[INFORMATION SUPPLIED]
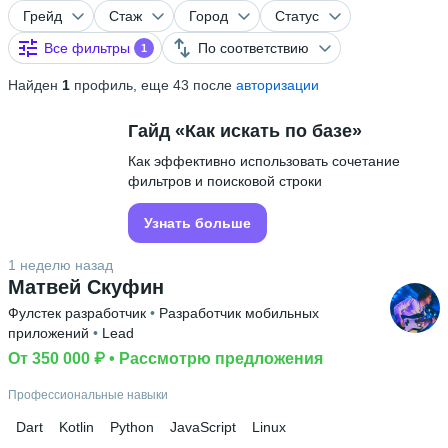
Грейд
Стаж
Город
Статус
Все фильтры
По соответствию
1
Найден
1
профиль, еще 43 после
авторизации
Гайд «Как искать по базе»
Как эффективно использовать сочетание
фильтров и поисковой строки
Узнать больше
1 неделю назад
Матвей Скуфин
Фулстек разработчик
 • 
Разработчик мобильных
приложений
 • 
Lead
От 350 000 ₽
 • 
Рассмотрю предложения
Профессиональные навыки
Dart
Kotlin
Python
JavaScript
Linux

==

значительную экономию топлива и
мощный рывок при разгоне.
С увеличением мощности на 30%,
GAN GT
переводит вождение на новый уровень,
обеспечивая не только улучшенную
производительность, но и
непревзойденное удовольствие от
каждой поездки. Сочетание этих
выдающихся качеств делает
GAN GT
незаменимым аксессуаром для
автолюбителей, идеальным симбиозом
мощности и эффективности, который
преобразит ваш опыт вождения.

[YOUR INSTRUCTIONS]
The word is "мощности". Copy every line above where it appears.

[TASK RESULT]
С увеличением мощности на 30%,
мощности и эффективности, который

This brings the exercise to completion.